Ireland received a record 14 nominations at this year’s Academy Awards. The Banshees of Inisherin, filmed on Ireland’s west coast, tied for second in most nominations and has transformed the tourism industry of Achill Island.
Although their presence at the coveted ceremony was unprecedented, the Irish secured only two Oscars last Sunday. Richard Baneham’s achievements in visual effects for Avatar: The Way of Water were awarded, as well as short film An Irish Goodbye.
The Banshees, which represented the bulk of the nominations with nine, may have gone home empty-handed, but the black tragicomedy’s impact has already been felt.
Set during the Irish civil war, it follows two lifelong friends who live on a remote, fictional island called Inisherin. Played by veteran actors Colin Farrell and Brendan Gleeson, the two have an unexpected falling out with dire consequences.
The film was partially shot on Achill Island, Ireland’s largest island, which has seen a considerable boost in interest since the film’s release. “We appear in over 70 publications globally,” said Chris McCarthy, manager of Achill Tourism.
McCarthy recounted the whirlwind production: “Our first toe-dip into this film was when we got a wayward email from a lady, looking for 250 bed nights for 90 days. That’s really all our accommodations in one booking…”
The secretive Hollywood veil was eventually lifted. However, that the movie would prove to be an award’s contender was not immediately apparent to the locals. “When they started building the pub, we were saying to them ‘Why wouldn’t you just go over to Patten’s bar, or the 13 other pubs on the island?’”
“No, they’re going for Oscars in this,” the locations manager replied. “Yeah right,” McCarthy shrugged. Yet sure enough, after releasing, the movie pulled ahead in the award’s race, winning big at both the Golden Globes and the BAFTAs.

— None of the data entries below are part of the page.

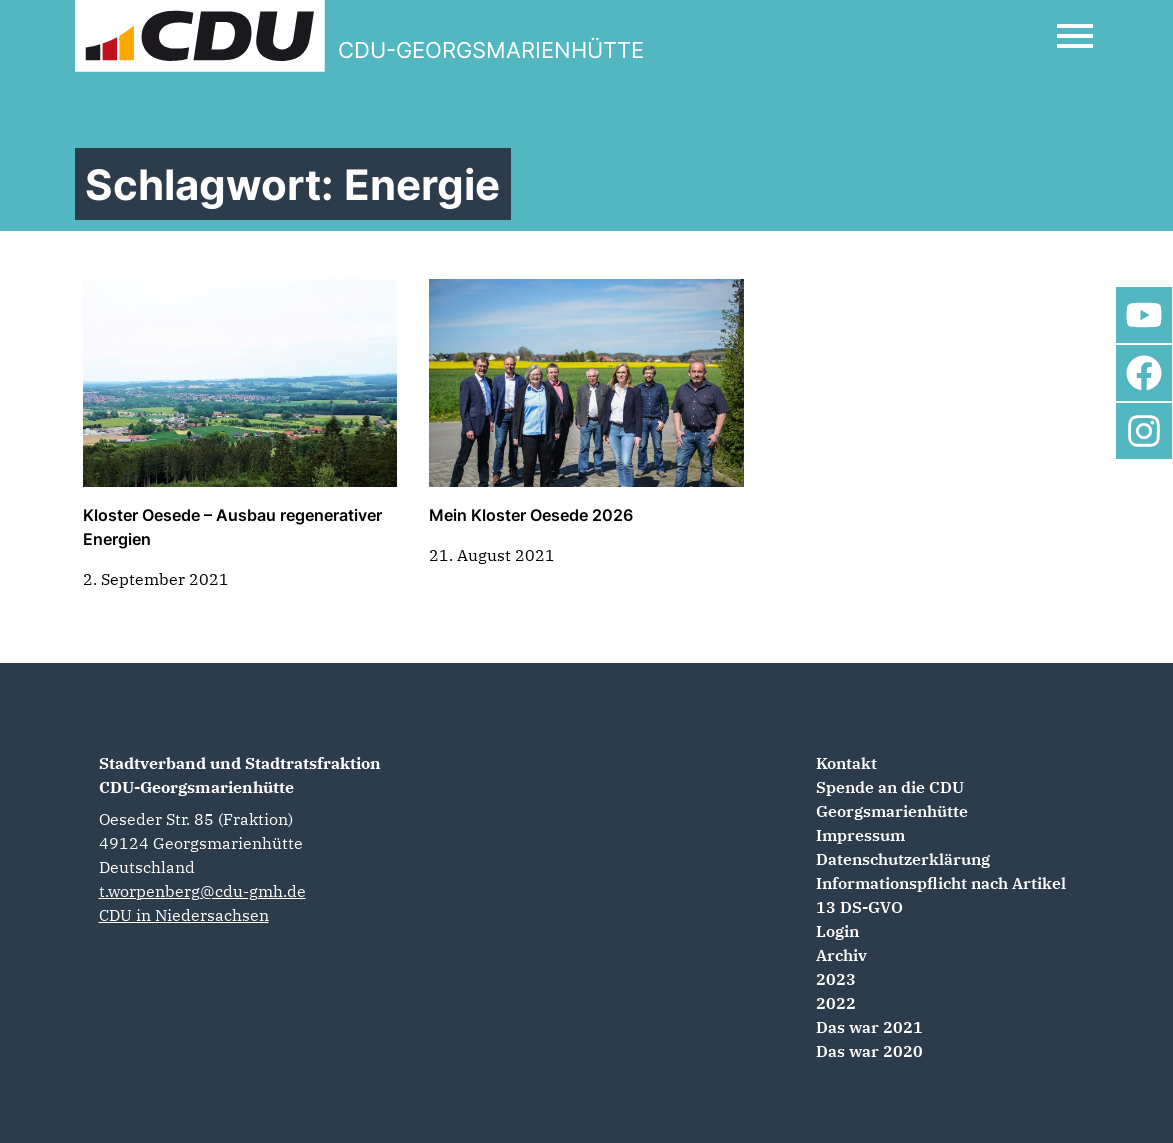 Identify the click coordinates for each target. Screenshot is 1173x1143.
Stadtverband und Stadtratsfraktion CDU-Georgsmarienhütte (240, 775)
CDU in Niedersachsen (184, 915)
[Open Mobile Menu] (1075, 36)
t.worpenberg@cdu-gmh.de (202, 891) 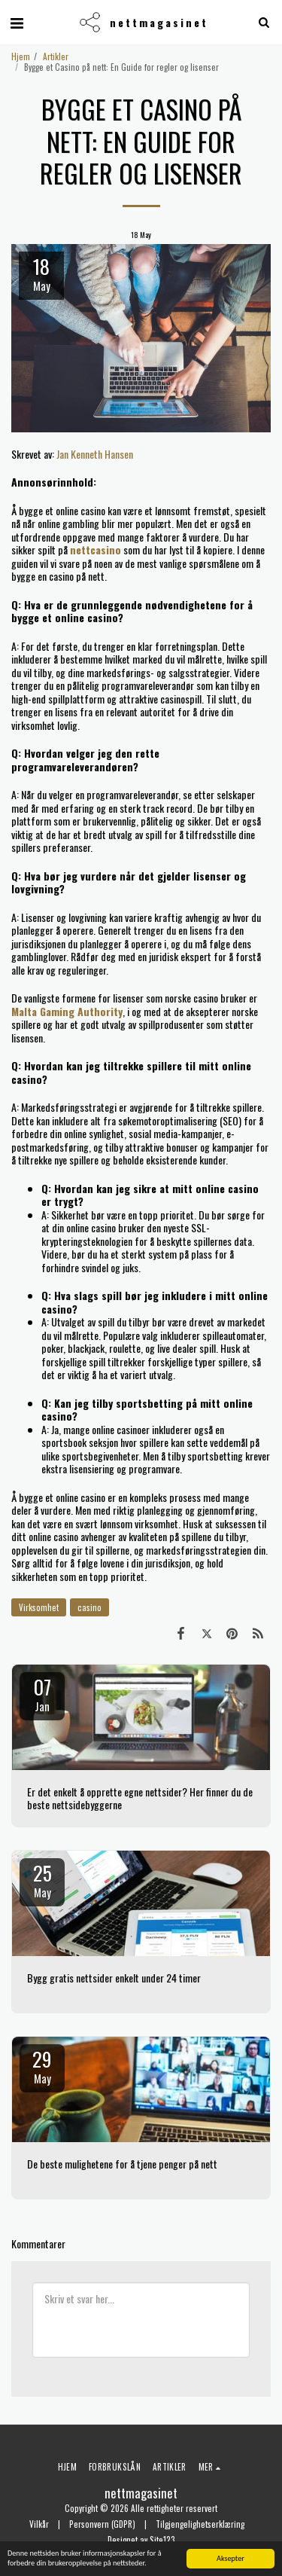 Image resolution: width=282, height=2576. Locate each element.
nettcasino (95, 549)
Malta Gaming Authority (67, 1011)
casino (89, 1607)
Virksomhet (39, 1607)
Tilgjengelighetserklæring (200, 2524)
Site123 (162, 2540)
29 (42, 2065)
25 (42, 1879)
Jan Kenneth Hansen (94, 454)
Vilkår (39, 2524)
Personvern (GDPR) (102, 2524)
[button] (16, 21)
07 (42, 1693)
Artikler (55, 56) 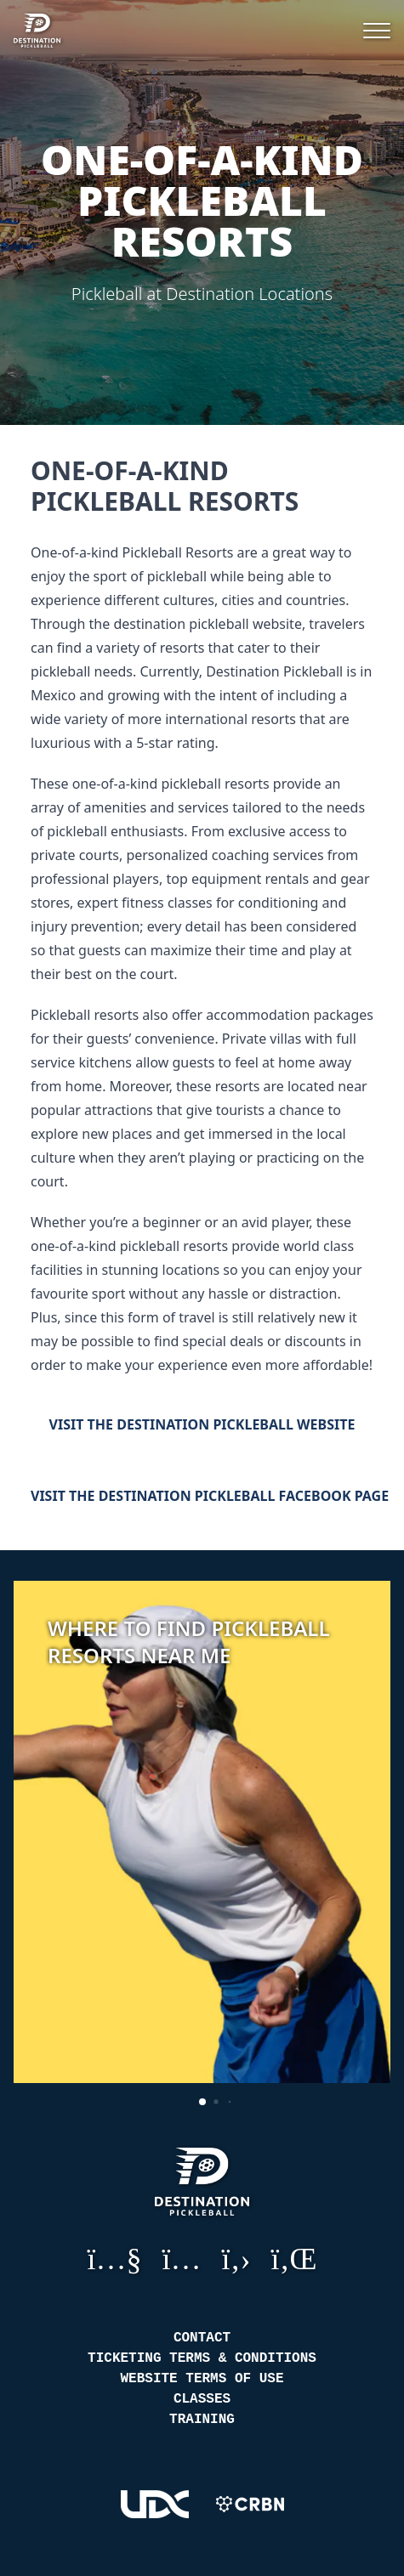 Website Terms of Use (201, 2378)
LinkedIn (294, 2258)
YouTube (114, 2258)
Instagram (182, 2258)
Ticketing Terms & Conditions (202, 2358)
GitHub (236, 2258)
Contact (202, 2338)
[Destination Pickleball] (50, 31)
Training (202, 2419)
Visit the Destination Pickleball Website (202, 1424)
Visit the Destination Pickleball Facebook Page (202, 1495)
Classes (202, 2399) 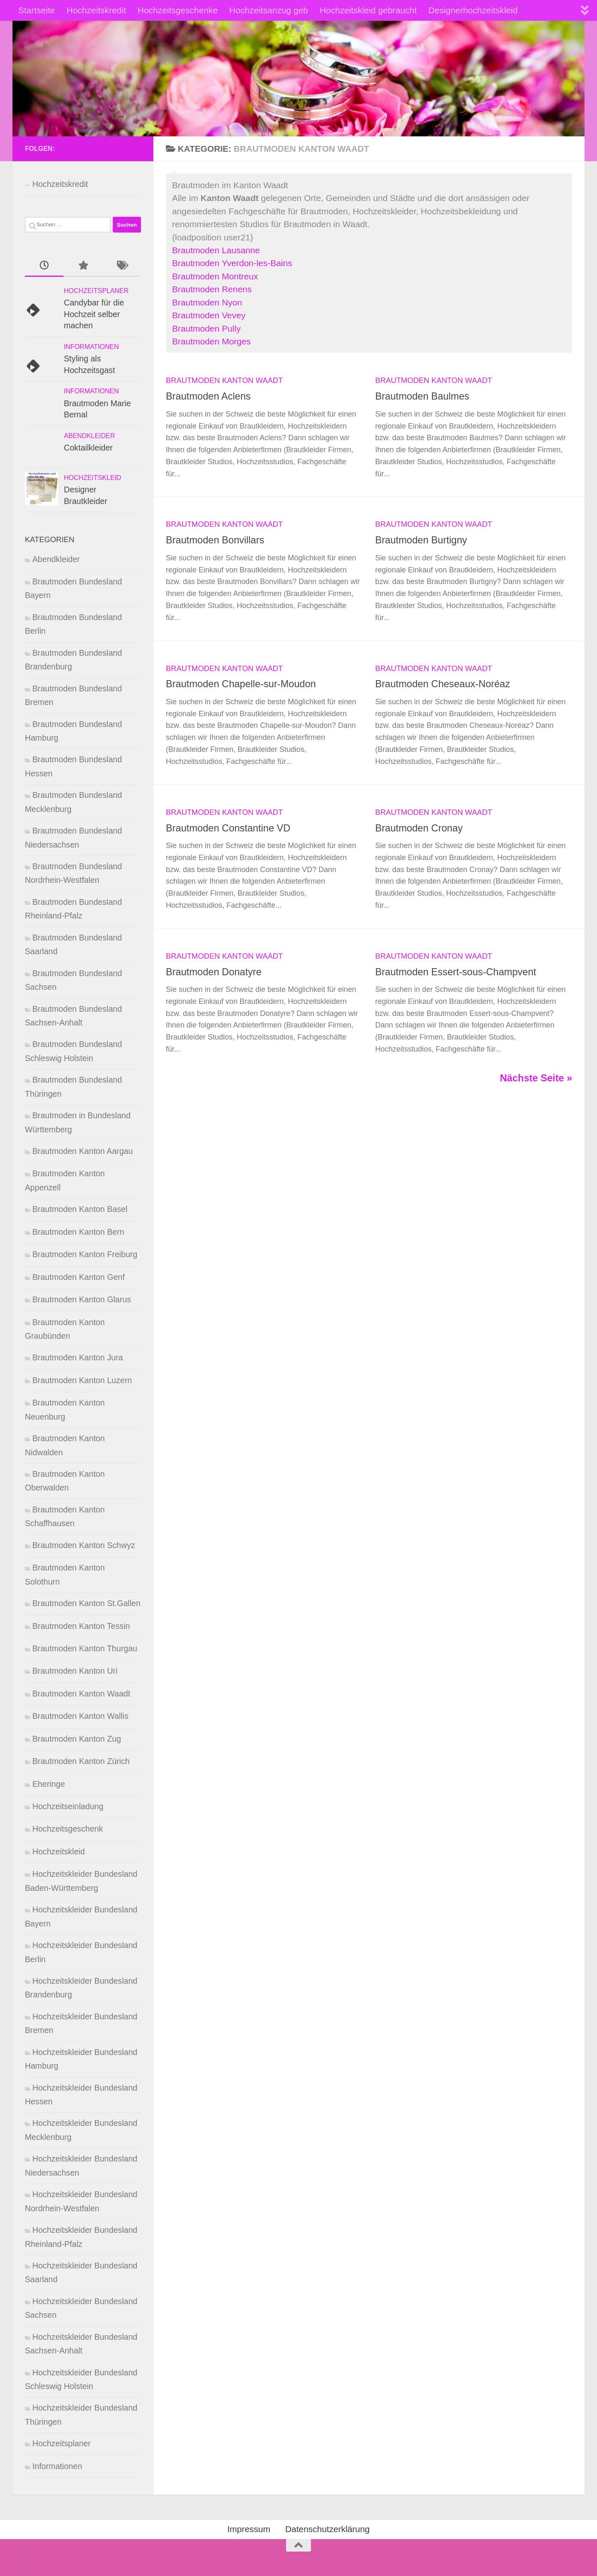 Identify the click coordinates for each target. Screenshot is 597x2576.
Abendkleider (89, 435)
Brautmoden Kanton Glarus (81, 1299)
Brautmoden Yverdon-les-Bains (232, 263)
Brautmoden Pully (206, 328)
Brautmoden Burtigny (421, 540)
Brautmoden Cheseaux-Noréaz (442, 684)
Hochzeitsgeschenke (178, 10)
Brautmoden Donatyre (214, 972)
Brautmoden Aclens (208, 396)
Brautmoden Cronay (419, 828)
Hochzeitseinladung (67, 1806)
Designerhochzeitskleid (472, 10)
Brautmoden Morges (211, 341)
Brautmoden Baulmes (422, 396)
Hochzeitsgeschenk (67, 1828)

The production itself drove €1.7 million into Achill’s economy, while the overall yield in tourism remains hard to quantify. “We don’t really know what is going to appear, to be honest. We can only go on the amount of places we’re turning up in worldwide.”
A lady from the US called the office a few weeks back, inquiring about Achill’s scenery. “Please tell me, I just want the truth here, was that Photoshopped?” After being told it was all natural, she exclaimed “Well if it is, then I’m going to Ireland!”
Achill Tourism represents 150 tourism-related businesses on the island who all benefit from the movie’s success: “a rising tide lifts all boats,” as McCarthy put it.
Alan Gielty, who runs Achill Coaches, started providing a ‘Banshees of Inisherin’-themed tour. Tourists travel across the island, visiting filming locations while Gielty shares behind-the-scenes stories. “We’re giving the full history of the island, but we’ve just ‘Bansheed’ it up a bit.”
Gielty’s company was also contracted to drive the movie’s 140+ extras to and from set. “It was quite strict because every single driver and extra had to be Covid-tested every two days. You can imagine on a Hollywood production, that’s costing €180.000 a day, the financial impact if there’s a Covid outbreak.”
Gielty’s Bar & Restaurant’s car park served as the film’s unit base, housing the cast and crew’s trailers. “We live above the pub, so you’re sitting in the morning having your breakfast, and you look out and see Colin Farrell walking across your car park, bringing a cup of coffee into his trailer. It’s kind of surreal in a way.”
As an extra, Patrick Mulloy too had close encounters with the movie’s cast. He recalled a scene where he and another extra had to walk across a post office: “we kept going and the next thing we bumped straight into Colin Farrell, like clattered into him.” Mulloy apologized, but Farrell quickly responded “No, no, no, it was the effing door. The effing door wouldn’t open.”
Even in such a tight-knit island community, as portrayed in the film, there was still room for surprises. “I met loads of people that I didn’t even know that lived on the island. It actually connected a load of us up.”
Mulloy praised the complexity and rigor of the film’s production. After shooting had finished, the actors would always hand their scripts off to someone else and “the script got shredded,” he said. “The security on the scripts and everything else was meticulous.”
Mulloy and other Achill natives were unfazed by the lack of Oscars. Although he thinks it would have been nice if The Banshees had been honored, “it’s great anyways, who needs the Oscars. We’re thinking, yeah, it’s brilliant, we just got along without it.”
Regarding the nominations, Gielty said “It’s amazing. It puts Ireland more so on the map with Hollywood. Achill doesn’t get many American tourists, but that’s going to change now.”
Although his businesses are up 50% already, Gielty believes 2024 will be the year to watch. “I really think it’s next year that’s really going to kick in, because everyone already has this year’s holidays booked. Next year is really going to be off the charts.”
Last week, another movie released called My Sailor, My Love, which was also shot on Achill. The attention drummed up by the Oscars may spur on even more productions to journey to the island. Perhaps there are more awards-hopefuls in its future.